DL is OK. It’s a statement about the guy’s disposition - looking for fun on the beaches and barstools of New York, not always finding it, but ultimately doing all right. He’s the kind of guy that makes music that’s easy to love, as much a product of his parents record collection as misguided teenage listening. His stuff is earnest and full of guitars and melodic bits that are so obvious to love that you wonder where they’ve been all this time. It’s perfect for bright outdoor hangs and dark interior unwinds. It’s Tom Petty and Teenage Fanclub and those keyboards and snares that are all over every 80s record you forget you love until you find them in a jukebox at 3AM.

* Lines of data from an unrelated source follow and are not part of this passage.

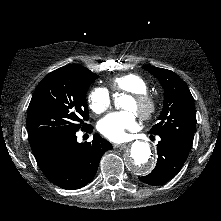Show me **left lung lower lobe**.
Returning <instances> with one entry per match:
<instances>
[{
  "mask_svg": "<svg viewBox=\"0 0 221 221\" xmlns=\"http://www.w3.org/2000/svg\"><path fill=\"white\" fill-rule=\"evenodd\" d=\"M157 145L158 160L154 170L139 179L149 185H160L173 178L183 167L189 153L174 141L161 137Z\"/></svg>",
  "mask_w": 221,
  "mask_h": 221,
  "instance_id": "left-lung-lower-lobe-1",
  "label": "left lung lower lobe"
}]
</instances>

The story isn’t important, but here it is anyway: the guy moved to New York to play music, and spent the better part of a decade passing through recording studios (an an engineer), rehearsal spaces (as a player), a small retail store (as the boss), and apartments with empty refrigerators. And bars. A lot of bars. It gave him some perspective. It gave him good friends. It gave him songs.

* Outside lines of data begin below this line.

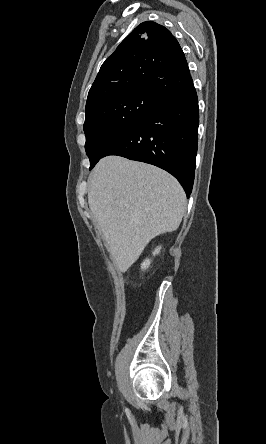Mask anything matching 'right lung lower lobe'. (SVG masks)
<instances>
[{"label":"right lung lower lobe","mask_w":266,"mask_h":444,"mask_svg":"<svg viewBox=\"0 0 266 444\" xmlns=\"http://www.w3.org/2000/svg\"><path fill=\"white\" fill-rule=\"evenodd\" d=\"M199 108L193 81L159 100L135 127L106 148L102 157L118 155L155 165L172 174L189 198L194 182Z\"/></svg>","instance_id":"obj_1"}]
</instances>
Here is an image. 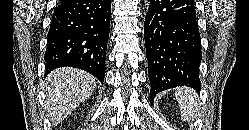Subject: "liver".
<instances>
[{"label": "liver", "mask_w": 249, "mask_h": 130, "mask_svg": "<svg viewBox=\"0 0 249 130\" xmlns=\"http://www.w3.org/2000/svg\"><path fill=\"white\" fill-rule=\"evenodd\" d=\"M97 84L95 77L75 68H58L46 78L45 110L53 125L61 122L84 100Z\"/></svg>", "instance_id": "6515ba94"}]
</instances>
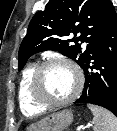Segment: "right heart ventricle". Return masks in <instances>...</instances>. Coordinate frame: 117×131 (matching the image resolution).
Returning <instances> with one entry per match:
<instances>
[{
	"mask_svg": "<svg viewBox=\"0 0 117 131\" xmlns=\"http://www.w3.org/2000/svg\"><path fill=\"white\" fill-rule=\"evenodd\" d=\"M36 64H30L22 73L19 88H18V100L20 109L26 116L39 115L45 111V107L37 105L31 98L29 92V85L32 74L36 68Z\"/></svg>",
	"mask_w": 117,
	"mask_h": 131,
	"instance_id": "obj_1",
	"label": "right heart ventricle"
}]
</instances>
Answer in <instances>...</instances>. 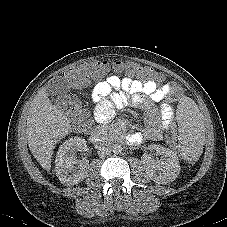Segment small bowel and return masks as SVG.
<instances>
[{"label": "small bowel", "instance_id": "c3829d8e", "mask_svg": "<svg viewBox=\"0 0 227 227\" xmlns=\"http://www.w3.org/2000/svg\"><path fill=\"white\" fill-rule=\"evenodd\" d=\"M170 91L168 84L158 86L156 82L138 80L130 77L111 75L99 81L93 88L91 99L95 104L94 118L97 123H108L114 116L115 108L121 104L133 103L146 106L151 110L148 126L142 133L129 136L132 143H140L143 139H158L167 133L165 125L174 122L172 108L163 103ZM154 105H159L154 109Z\"/></svg>", "mask_w": 227, "mask_h": 227}]
</instances>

After some constant nudging from some of those friends he started honing in on these songs and this project and started putting them to tape in a loft just across the Hudson. It was without pretension but still the most focused and realized thing he’d done. In two months he went from solo sets at cafe’s in Bedstuy to direct support slots at sold out Terminal 5 shows. Paired well with an adult beverage or an herbal cigarette, DL's music showcases both musical and autobiographical outtakes from his past, a sardonic consideration of the future and supports the notion of just saying fuck it, sometimes it’s nice to float through the middle of it all.